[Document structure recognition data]
::::::::::
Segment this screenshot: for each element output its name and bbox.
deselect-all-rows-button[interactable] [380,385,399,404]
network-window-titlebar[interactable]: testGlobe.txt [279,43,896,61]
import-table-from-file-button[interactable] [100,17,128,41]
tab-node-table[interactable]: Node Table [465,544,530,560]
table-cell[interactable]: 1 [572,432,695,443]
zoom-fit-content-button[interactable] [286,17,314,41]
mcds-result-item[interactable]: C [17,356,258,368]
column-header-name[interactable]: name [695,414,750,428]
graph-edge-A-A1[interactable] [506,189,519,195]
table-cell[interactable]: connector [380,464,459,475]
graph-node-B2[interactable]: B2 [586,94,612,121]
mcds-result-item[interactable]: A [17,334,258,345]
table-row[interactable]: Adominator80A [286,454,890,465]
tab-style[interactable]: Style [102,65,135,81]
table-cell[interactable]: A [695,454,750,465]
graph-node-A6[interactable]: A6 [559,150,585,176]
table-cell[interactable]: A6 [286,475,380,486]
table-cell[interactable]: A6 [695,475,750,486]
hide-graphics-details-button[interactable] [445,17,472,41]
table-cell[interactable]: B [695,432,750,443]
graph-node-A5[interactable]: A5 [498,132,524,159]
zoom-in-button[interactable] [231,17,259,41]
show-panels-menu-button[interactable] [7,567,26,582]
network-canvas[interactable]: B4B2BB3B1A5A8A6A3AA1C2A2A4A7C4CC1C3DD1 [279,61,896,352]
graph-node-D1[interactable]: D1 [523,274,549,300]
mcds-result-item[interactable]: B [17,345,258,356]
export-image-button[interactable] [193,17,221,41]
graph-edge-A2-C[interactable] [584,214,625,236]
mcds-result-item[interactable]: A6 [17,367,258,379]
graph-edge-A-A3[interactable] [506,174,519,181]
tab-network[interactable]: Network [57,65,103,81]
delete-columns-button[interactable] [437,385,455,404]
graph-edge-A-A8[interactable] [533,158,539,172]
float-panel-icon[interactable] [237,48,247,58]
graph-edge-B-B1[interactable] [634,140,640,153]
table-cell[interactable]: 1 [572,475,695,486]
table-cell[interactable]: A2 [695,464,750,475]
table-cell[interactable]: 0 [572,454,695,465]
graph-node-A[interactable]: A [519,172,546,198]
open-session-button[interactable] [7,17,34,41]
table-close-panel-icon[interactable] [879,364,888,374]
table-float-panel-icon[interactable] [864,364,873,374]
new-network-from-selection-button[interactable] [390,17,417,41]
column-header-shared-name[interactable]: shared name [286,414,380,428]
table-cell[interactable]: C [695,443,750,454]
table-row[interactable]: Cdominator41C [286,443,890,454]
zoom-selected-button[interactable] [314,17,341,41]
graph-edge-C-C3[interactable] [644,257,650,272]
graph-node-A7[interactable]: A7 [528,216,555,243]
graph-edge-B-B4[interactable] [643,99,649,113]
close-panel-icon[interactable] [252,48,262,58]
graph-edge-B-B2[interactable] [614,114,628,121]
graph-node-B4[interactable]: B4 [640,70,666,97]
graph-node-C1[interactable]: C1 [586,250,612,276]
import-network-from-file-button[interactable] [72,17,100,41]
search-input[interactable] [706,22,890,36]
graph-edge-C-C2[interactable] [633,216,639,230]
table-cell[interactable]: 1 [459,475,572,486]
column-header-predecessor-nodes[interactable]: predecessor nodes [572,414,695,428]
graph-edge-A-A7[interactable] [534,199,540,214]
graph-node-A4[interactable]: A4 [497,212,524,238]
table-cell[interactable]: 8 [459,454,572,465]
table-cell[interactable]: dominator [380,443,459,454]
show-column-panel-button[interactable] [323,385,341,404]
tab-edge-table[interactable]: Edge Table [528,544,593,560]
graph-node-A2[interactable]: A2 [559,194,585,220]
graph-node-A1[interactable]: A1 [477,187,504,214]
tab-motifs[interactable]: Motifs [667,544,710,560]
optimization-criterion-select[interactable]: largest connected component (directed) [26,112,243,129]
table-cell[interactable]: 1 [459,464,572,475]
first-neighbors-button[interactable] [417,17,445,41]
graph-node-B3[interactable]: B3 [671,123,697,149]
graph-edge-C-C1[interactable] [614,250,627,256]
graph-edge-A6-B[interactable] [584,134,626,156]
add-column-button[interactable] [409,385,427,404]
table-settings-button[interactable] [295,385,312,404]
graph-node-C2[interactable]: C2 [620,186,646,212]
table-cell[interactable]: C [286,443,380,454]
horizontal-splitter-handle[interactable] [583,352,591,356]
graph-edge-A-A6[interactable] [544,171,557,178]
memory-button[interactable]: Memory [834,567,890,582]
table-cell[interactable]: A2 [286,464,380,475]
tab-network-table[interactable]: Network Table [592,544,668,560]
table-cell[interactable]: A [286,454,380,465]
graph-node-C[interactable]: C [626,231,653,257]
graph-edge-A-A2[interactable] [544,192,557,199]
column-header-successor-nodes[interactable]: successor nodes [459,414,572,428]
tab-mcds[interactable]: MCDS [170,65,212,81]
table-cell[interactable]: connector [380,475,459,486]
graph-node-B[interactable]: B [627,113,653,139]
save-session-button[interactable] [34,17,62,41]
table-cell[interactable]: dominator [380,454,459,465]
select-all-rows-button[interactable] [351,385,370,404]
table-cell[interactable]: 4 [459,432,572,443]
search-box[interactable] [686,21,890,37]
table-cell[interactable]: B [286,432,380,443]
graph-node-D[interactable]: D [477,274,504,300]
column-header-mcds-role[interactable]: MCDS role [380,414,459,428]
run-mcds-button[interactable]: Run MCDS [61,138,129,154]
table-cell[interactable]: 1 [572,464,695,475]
::::::::::
» **Work item**
Each line of the records must be reproduced exactly.

» **Answer section**
Segment this screenshot: for each element output its name and bbox.
deselect-all-rows-button[interactable] [380,385,399,404]
network-window-titlebar[interactable]: testGlobe.txt [279,43,896,61]
import-table-from-file-button[interactable] [100,17,128,41]
tab-node-table[interactable]: Node Table [465,544,530,560]
table-cell[interactable]: 1 [572,432,695,443]
zoom-fit-content-button[interactable] [286,17,314,41]
mcds-result-item[interactable]: C [17,356,258,368]
column-header-name[interactable]: name [695,414,750,428]
graph-edge-A-A1[interactable] [506,189,519,195]
table-cell[interactable]: connector [380,464,459,475]
graph-node-B2[interactable]: B2 [586,94,612,121]
mcds-result-item[interactable]: A [17,334,258,345]
table-row[interactable]: Adominator80A [286,454,890,465]
tab-style[interactable]: Style [102,65,135,81]
table-cell[interactable]: A [695,454,750,465]
graph-node-A6[interactable]: A6 [559,150,585,176]
table-cell[interactable]: A6 [286,475,380,486]
table-cell[interactable]: A6 [695,475,750,486]
hide-graphics-details-button[interactable] [445,17,472,41]
table-cell[interactable]: B [695,432,750,443]
graph-node-A5[interactable]: A5 [498,132,524,159]
zoom-in-button[interactable] [231,17,259,41]
show-panels-menu-button[interactable] [7,567,26,582]
network-canvas[interactable]: B4B2BB3B1A5A8A6A3AA1C2A2A4A7C4CC1C3DD1 [279,61,896,352]
graph-node-D1[interactable]: D1 [523,274,549,300]
mcds-result-item[interactable]: B [17,345,258,356]
export-image-button[interactable] [193,17,221,41]
graph-edge-A2-C[interactable] [584,214,625,236]
mcds-result-item[interactable]: A6 [17,367,258,379]
graph-edge-A-A3[interactable] [506,174,519,181]
tab-network[interactable]: Network [57,65,103,81]
delete-columns-button[interactable] [437,385,455,404]
graph-edge-A-A8[interactable] [533,158,539,172]
float-panel-icon[interactable] [237,48,247,58]
graph-edge-B-B1[interactable] [634,140,640,153]
table-cell[interactable]: 1 [572,475,695,486]
table-cell[interactable]: A2 [695,464,750,475]
table-cell[interactable]: 0 [572,454,695,465]
graph-node-A[interactable]: A [519,172,546,198]
open-session-button[interactable] [7,17,34,41]
table-close-panel-icon[interactable] [879,364,888,374]
table-float-panel-icon[interactable] [864,364,873,374]
new-network-from-selection-button[interactable] [390,17,417,41]
column-header-shared-name[interactable]: shared name [286,414,380,428]
table-cell[interactable]: C [695,443,750,454]
table-row[interactable]: Cdominator41C [286,443,890,454]
zoom-selected-button[interactable] [314,17,341,41]
graph-edge-C-C3[interactable] [644,257,650,272]
graph-node-A7[interactable]: A7 [528,216,555,243]
graph-edge-B-B4[interactable] [643,99,649,113]
close-panel-icon[interactable] [252,48,262,58]
graph-edge-B-B2[interactable] [614,114,628,121]
graph-node-B4[interactable]: B4 [640,70,666,97]
graph-node-C1[interactable]: C1 [586,250,612,276]
import-network-from-file-button[interactable] [72,17,100,41]
search-input[interactable] [706,22,890,36]
graph-edge-C-C2[interactable] [633,216,639,230]
table-cell[interactable]: 1 [459,475,572,486]
column-header-predecessor-nodes[interactable]: predecessor nodes [572,414,695,428]
graph-edge-A-A7[interactable] [534,199,540,214]
graph-node-A4[interactable]: A4 [497,212,524,238]
table-cell[interactable]: 8 [459,454,572,465]
table-cell[interactable]: dominator [380,443,459,454]
show-column-panel-button[interactable] [323,385,341,404]
tab-edge-table[interactable]: Edge Table [528,544,593,560]
graph-node-A2[interactable]: A2 [559,194,585,220]
graph-node-A1[interactable]: A1 [477,187,504,214]
tab-motifs[interactable]: Motifs [667,544,710,560]
optimization-criterion-select[interactable]: largest connected component (directed) [26,112,243,129]
table-cell[interactable]: 1 [459,464,572,475]
first-neighbors-button[interactable] [417,17,445,41]
graph-node-B3[interactable]: B3 [671,123,697,149]
graph-edge-C-C1[interactable] [614,250,627,256]
graph-edge-A6-B[interactable] [584,134,626,156]
add-column-button[interactable] [409,385,427,404]
table-settings-button[interactable] [295,385,312,404]
graph-node-C2[interactable]: C2 [620,186,646,212]
table-cell[interactable]: C [286,443,380,454]
horizontal-splitter-handle[interactable] [583,352,591,356]
graph-edge-A-A6[interactable] [544,171,557,178]
memory-button[interactable]: Memory [834,567,890,582]
table-cell[interactable]: A2 [286,464,380,475]
tab-network-table[interactable]: Network Table [592,544,668,560]
table-cell[interactable]: A [286,454,380,465]
graph-node-C[interactable]: C [626,231,653,257]
graph-edge-A-A2[interactable] [544,192,557,199]
column-header-successor-nodes[interactable]: successor nodes [459,414,572,428]
tab-mcds[interactable]: MCDS [170,65,212,81]
table-cell[interactable]: connector [380,475,459,486]
graph-node-B[interactable]: B [627,113,653,139]
save-session-button[interactable] [34,17,62,41]
table-cell[interactable]: dominator [380,454,459,465]
select-all-rows-button[interactable] [351,385,370,404]
table-cell[interactable]: 4 [459,432,572,443]
search-box[interactable] [686,21,890,37]
table-cell[interactable]: B [286,432,380,443]
graph-node-D[interactable]: D [477,274,504,300]
column-header-mcds-role[interactable]: MCDS role [380,414,459,428]
run-mcds-button[interactable]: Run MCDS [61,138,129,154]
table-cell[interactable]: 1 [572,464,695,475]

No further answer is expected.